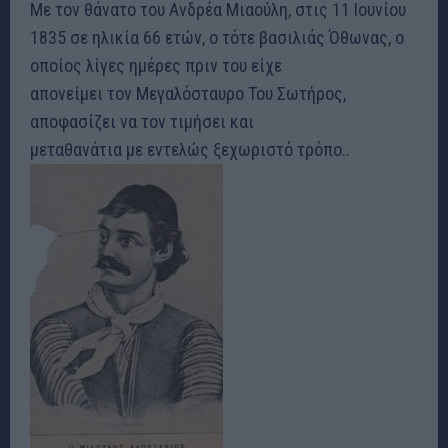
Με τον θάνατο του Ανδρέα Μιαούλη, στις 11 Ιουνίου
1835 σε ηλικία 66 ετών, ο τότε βασιλιάς Όθωνας, ο
οποίος λίγες ημέρες πριν του είχε
απονείμει τον Μεγαλόσταυρο Του Σωτήρος,
αποφασίζει να τον τιμήσει και
μεταθανάτια με εντελώς ξεχωριστό τρόπο..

----

**Your goal:** An exact reproduction of the material above is needed, without its pictures.

**Your solution:**
Με τον θάνατο του Ανδρέα Μιαούλη, στις 11 Ιουνίου
1835 σε ηλικία 66 ετών, ο τότε βασιλιάς Όθωνας, ο
οποίος λίγες ημέρες πριν του είχε
απονείμει τον Μεγαλόσταυρο Του Σωτήρος,
αποφασίζει να τον τιμήσει και
μεταθανάτια με εντελώς ξεχωριστό τρόπο..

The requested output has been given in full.